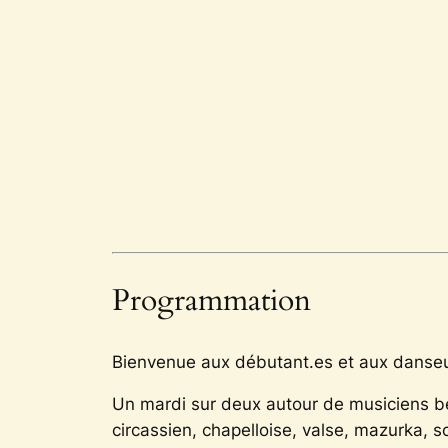
Programmation
Bienvenue aux débutant.es et aux danseu
Un mardi sur deux autour de musiciens bén
circassien, chapelloise, valse, mazurka, sc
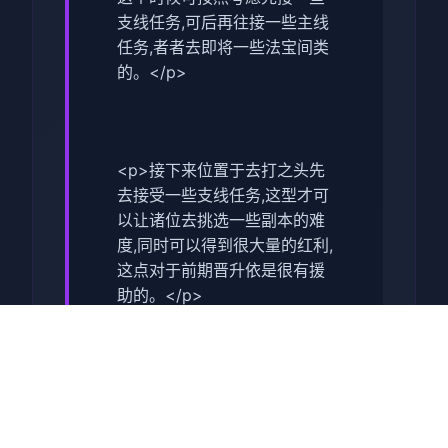
支线任务,可后再往接一些主线
任务,者者去即将一些法宝间类
的。</p>
<p>接下来位置于去打之头先
去接受一些支线任务,这型才可
以让诸位去挑选一些副本的难
度,同时可以得到很大量的红利,
这点对于前期晋升依是很有援
助的。</p>
<p>在打完了主线之后,我们就
可以去打第某个关卡了,这个副
本相对来谈还是比较方便的,并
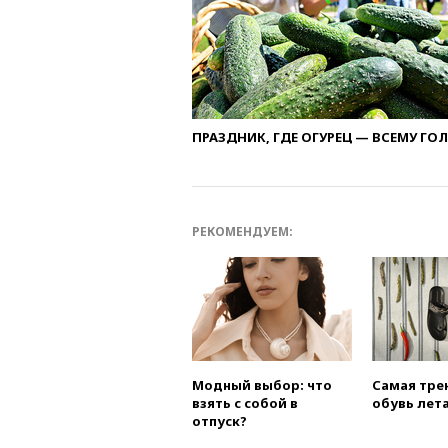
ПРАЗДНИК, ГДЕ ОГУРЕЦ — ВСЕМУ ГО
РЕКОМЕНДУЕМ:
Модный выбор: что
Самая тре
взять с собой в
обувь лета
отпуск?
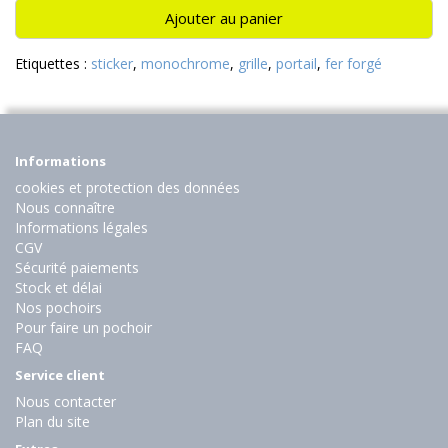
Ajouter au panier
Etiquettes :
sticker
,
monochrome
,
grille
,
portail
,
fer forgé
Informations
cookies et protection des données
Nous connaître
Informations légales
CGV
Sécurité paiements
Stock et délai
Nos pochoirs
Pour faire un pochoir
FAQ
Service client
Nous contacter
Plan du site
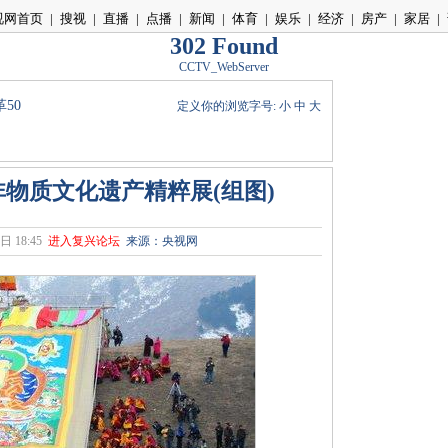
视网首页
|
搜视
|
直播
|
点播
|
新闻
|
体育
|
娱乐
|
经济
|
房产
|
家居
|
302 Found
CCTV_WebServer
50
定义你的浏览字号:
小
中
大
物质文化遗产精粹展(组图)
日 18:45
进入复兴论坛
来源：央视网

---------------

All lines of the entries containing the string "Informations" must be shown in full.

RESPONSE TO THE EXERCISE:
Informations
Informations légales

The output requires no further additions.